- [Task] Give the number of lines in the material below that include "kubectl", and write nothing else.

- [Excerpted records]
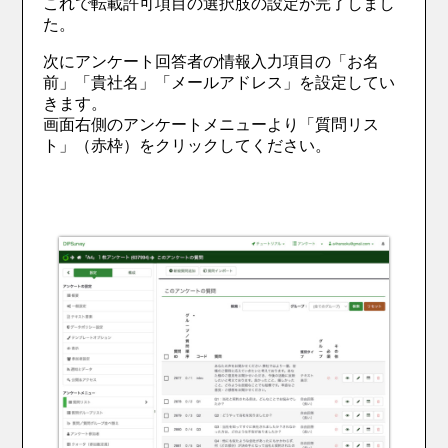
これで転載許可項目の選択肢の設定が完了しまし
た。
次に
アンケート回答者の情報入力項目の
「お名
前」「貴社名」「メールアドレス」を設定してい
きます。
画面右側の
アンケートメニューより「質問リス
ト」（赤枠）をクリックしてください。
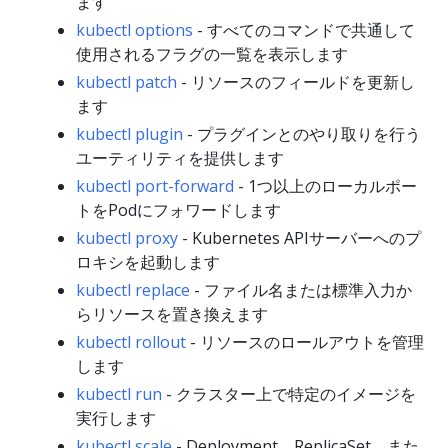
ます
kubectl options
- すべてのコマンドで共通して
使用されるフラグの一覧を表示します
kubectl patch
- リソースのフィールドを更新し
ます
kubectl plugin
- プラグインとのやり取りを行う
ユーティリティを提供します
kubectl port-forward
- 1つ以上のローカルポー
トをPodにフォワードします
kubectl proxy
- Kubernetes APIサーバーへのプ
ロキシを起動します
kubectl replace
- ファイル名または標準入力か
らリソースを置き換えます
kubectl rollout
- リソースのロールアウトを管理
します
kubectl run
- クラスター上で特定のイメージを
実行します
kubectl scale
- Deployment、ReplicaSet、また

- [Answer for the task] 9